Directions: The answer must be an exact copy of the listing below.

___ Exercise inputs ___

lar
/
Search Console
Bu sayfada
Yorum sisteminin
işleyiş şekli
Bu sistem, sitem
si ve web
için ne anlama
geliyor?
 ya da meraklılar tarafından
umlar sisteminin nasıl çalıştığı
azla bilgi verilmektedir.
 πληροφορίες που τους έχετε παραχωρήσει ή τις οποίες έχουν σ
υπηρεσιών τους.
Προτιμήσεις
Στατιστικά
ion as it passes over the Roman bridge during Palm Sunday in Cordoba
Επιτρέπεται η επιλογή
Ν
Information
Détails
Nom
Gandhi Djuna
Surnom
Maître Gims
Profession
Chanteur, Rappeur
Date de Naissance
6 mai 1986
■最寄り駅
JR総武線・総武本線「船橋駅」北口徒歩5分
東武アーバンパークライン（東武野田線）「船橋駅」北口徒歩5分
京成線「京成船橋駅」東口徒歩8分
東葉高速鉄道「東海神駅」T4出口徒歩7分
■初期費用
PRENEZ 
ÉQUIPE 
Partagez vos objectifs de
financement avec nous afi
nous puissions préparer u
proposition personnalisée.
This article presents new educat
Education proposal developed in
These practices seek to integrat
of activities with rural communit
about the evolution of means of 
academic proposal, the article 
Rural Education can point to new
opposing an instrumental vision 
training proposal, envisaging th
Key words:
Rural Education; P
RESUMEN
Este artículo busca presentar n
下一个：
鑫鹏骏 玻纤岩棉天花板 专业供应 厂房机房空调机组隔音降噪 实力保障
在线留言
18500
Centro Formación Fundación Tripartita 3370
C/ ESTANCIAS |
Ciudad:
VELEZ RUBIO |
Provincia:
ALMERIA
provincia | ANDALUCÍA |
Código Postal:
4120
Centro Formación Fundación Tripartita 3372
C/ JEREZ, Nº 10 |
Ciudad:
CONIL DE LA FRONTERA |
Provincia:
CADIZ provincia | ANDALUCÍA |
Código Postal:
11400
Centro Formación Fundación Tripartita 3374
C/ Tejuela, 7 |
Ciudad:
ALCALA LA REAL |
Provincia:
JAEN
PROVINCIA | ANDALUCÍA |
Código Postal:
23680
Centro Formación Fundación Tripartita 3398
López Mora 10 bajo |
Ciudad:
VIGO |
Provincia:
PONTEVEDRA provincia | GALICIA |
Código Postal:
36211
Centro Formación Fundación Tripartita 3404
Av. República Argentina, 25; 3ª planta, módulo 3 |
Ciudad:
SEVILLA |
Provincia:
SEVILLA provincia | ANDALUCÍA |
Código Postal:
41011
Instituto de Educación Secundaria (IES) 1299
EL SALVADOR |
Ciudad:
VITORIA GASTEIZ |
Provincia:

___

Solution for this problem:
lar
/
Search Console
Bu sayfada
Yorum sisteminin
işleyiş şekli
Bu sistem, sitem
si ve web
için ne anlama
geliyor?
 ya da meraklılar tarafından
umlar sisteminin nasıl çalıştığı
azla bilgi verilmektedir.
 πληροφορίες που τους έχετε παραχωρήσει ή τις οποίες έχουν σ
υπηρεσιών τους.
Προτιμήσεις
Στατιστικά
ion as it passes over the Roman bridge during Palm Sunday in Cordoba
Επιτρέπεται η επιλογή
Ν
Information
Détails
Nom
Gandhi Djuna
Surnom
Maître Gims
Profession
Chanteur, Rappeur
Date de Naissance
6 mai 1986
■最寄り駅
JR総武線・総武本線「船橋駅」北口徒歩5分
東武アーバンパークライン（東武野田線）「船橋駅」北口徒歩5分
京成線「京成船橋駅」東口徒歩8分
東葉高速鉄道「東海神駅」T4出口徒歩7分
■初期費用
PRENEZ 
ÉQUIPE 
Partagez vos objectifs de
financement avec nous afi
nous puissions préparer u
proposition personnalisée.
This article presents new educat
Education proposal developed in
These practices seek to integrat
of activities with rural communit
about the evolution of means of 
academic proposal, the article 
Rural Education can point to new
opposing an instrumental vision 
training proposal, envisaging th
Key words:
Rural Education; P
RESUMEN
Este artículo busca presentar n
下一个：
鑫鹏骏 玻纤岩棉天花板 专业供应 厂房机房空调机组隔音降噪 实力保障
在线留言
18500
Centro Formación Fundación Tripartita 3370
C/ ESTANCIAS |
Ciudad:
VELEZ RUBIO |
Provincia:
ALMERIA
provincia | ANDALUCÍA |
Código Postal:
4120
Centro Formación Fundación Tripartita 3372
C/ JEREZ, Nº 10 |
Ciudad:
CONIL DE LA FRONTERA |
Provincia:
CADIZ provincia | ANDALUCÍA |
Código Postal:
11400
Centro Formación Fundación Tripartita 3374
C/ Tejuela, 7 |
Ciudad:
ALCALA LA REAL |
Provincia:
JAEN
PROVINCIA | ANDALUCÍA |
Código Postal:
23680
Centro Formación Fundación Tripartita 3398
López Mora 10 bajo |
Ciudad:
VIGO |
Provincia:
PONTEVEDRA provincia | GALICIA |
Código Postal:
36211
Centro Formación Fundación Tripartita 3404
Av. República Argentina, 25; 3ª planta, módulo 3 |
Ciudad:
SEVILLA |
Provincia:
SEVILLA provincia | ANDALUCÍA |
Código Postal:
41011
Instituto de Educación Secundaria (IES) 1299
EL SALVADOR |
Ciudad:
VITORIA GASTEIZ |
Provincia:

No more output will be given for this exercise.